Het hof heeft gelet op de artikelen 14a, 14b, 14c, 23, 24, 24c, 63 en 429a van het Wetboek van Strafrecht.
Deze voorschriften zijn toegepast, zoals zij golden ten tijde van het bewezenverklaarde.

BESLISSING

Het hof:
Vernietigt het vonnis waarvan beroep en doet opnieuw recht:
Vernietigt de eerder uitgevaardigde strafbeschikking d.d. 6 december 2021 onder CJIB-nummer [nummer] .
Verklaart zoals hiervoor overwogen bewezen dat de verdachte het tenlastegelegde heeft begaan.

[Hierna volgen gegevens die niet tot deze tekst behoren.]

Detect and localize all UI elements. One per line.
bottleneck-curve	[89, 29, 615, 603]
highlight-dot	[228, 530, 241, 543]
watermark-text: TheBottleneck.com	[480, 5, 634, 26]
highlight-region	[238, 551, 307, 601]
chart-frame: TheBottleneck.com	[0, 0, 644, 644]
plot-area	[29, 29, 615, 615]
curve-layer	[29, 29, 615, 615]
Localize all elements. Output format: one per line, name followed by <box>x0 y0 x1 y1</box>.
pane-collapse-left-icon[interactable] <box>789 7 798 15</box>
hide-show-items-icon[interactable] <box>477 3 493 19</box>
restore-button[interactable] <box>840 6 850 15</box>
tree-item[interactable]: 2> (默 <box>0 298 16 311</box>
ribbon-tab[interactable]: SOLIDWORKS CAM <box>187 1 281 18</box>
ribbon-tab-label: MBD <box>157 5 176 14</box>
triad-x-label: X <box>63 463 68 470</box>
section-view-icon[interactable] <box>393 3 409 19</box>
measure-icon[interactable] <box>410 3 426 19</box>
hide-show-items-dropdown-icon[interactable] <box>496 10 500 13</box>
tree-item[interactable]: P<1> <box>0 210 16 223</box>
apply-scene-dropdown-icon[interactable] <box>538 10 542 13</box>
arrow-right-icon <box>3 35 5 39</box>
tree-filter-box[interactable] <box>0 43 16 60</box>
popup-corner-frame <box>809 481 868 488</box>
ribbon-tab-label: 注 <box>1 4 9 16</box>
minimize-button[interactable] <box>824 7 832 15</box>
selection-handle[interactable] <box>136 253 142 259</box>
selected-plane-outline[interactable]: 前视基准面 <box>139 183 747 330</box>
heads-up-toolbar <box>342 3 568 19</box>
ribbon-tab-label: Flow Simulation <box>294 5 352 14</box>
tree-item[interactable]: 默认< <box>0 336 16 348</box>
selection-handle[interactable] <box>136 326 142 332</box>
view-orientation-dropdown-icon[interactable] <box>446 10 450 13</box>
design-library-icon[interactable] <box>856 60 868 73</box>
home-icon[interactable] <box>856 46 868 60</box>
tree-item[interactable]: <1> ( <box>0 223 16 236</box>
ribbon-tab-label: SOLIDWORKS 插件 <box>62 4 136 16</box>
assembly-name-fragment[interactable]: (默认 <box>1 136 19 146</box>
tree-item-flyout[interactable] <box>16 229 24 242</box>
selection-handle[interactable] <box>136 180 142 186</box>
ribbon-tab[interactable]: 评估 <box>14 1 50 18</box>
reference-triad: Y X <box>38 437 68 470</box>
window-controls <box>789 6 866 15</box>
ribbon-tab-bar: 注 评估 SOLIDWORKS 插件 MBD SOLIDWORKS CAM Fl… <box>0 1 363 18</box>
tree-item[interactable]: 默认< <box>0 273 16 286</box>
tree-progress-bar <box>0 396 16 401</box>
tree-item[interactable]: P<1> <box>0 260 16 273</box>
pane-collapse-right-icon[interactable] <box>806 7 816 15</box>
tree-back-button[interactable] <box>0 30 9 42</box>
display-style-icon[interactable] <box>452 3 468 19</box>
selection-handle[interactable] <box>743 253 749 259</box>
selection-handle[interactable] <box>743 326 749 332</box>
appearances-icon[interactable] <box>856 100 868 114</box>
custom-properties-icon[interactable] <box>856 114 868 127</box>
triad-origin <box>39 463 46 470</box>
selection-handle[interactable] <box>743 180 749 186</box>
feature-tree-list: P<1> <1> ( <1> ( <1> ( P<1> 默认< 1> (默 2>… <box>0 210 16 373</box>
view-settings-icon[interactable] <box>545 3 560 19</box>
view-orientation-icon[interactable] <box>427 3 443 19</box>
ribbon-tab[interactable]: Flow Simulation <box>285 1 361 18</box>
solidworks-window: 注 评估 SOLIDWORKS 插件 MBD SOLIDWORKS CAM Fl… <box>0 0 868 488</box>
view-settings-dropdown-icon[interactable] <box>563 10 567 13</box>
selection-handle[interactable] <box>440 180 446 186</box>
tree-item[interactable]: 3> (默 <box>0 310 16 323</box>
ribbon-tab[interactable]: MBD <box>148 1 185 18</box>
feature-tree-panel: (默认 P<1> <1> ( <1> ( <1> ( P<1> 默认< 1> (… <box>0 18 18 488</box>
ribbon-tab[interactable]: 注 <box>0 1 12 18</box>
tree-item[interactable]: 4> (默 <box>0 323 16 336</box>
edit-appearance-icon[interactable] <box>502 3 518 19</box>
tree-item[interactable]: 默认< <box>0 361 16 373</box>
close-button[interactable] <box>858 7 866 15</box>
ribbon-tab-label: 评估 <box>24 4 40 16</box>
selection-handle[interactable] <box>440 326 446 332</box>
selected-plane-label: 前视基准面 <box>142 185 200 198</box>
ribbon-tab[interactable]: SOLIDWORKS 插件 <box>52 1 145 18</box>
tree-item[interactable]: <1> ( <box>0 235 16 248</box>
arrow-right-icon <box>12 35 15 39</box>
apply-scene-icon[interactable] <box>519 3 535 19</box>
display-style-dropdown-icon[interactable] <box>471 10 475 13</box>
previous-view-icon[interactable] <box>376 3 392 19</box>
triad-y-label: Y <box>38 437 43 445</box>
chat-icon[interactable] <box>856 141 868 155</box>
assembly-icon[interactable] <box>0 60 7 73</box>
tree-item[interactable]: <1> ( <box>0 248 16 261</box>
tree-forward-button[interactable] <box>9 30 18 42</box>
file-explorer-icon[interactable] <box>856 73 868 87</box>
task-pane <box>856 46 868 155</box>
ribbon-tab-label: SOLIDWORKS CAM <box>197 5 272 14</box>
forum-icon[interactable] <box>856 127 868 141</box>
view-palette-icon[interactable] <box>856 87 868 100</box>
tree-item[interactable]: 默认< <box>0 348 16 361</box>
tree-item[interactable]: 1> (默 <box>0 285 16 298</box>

Verklaart niet bewezen hetgeen de verdachte meer of anders is tenlastegelegd dan hierboven is bewezenverklaard en spreekt de verdachte daarvan vrij.

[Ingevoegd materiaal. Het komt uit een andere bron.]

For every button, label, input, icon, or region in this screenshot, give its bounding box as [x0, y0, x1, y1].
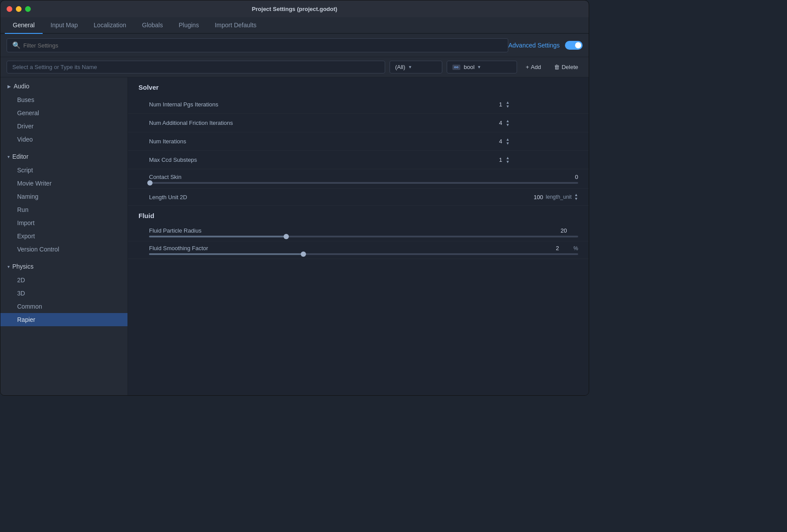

Verklaart het bewezenverklaarde strafbaar, kwalificeert dit als hiervoor vermeld en verklaart de verdachte strafbaar.
Ten aanzien van het bewezenverklaarde
Veroordeelt de verdachte tot een
geldboetevan
€ 400,00 (vierhonderd euro), bij gebreke van betaling en verhaal te vervangen door
8 (acht) dagen hechtenis.
Bepaalt dat een gedeelte van de geldboete, groot
€ 200,00 (tweehonderd euro), bij gebreke van betaling en verhaal te vervangen door
4 (vier) dagen hechtenis, niet ten uitvoer zal worden gelegd, tenzij de rechter later anders mocht gelasten omdat verdachte zich voor het einde van een proeftijd van
2 (twee) jarenaan een strafbaar feit heeft schuldig gemaakt.
Aldus gewezen door
mr. P.W.J. Sekeris, voorzitter,
mr. L.G. Wijma en mr. E. de Witt, raadsheren,
in tegenwoordigheid van mr. I.N. Koers, griffier,
en op 13 maart 2025 ter openbare terechtzitting uitgesproken.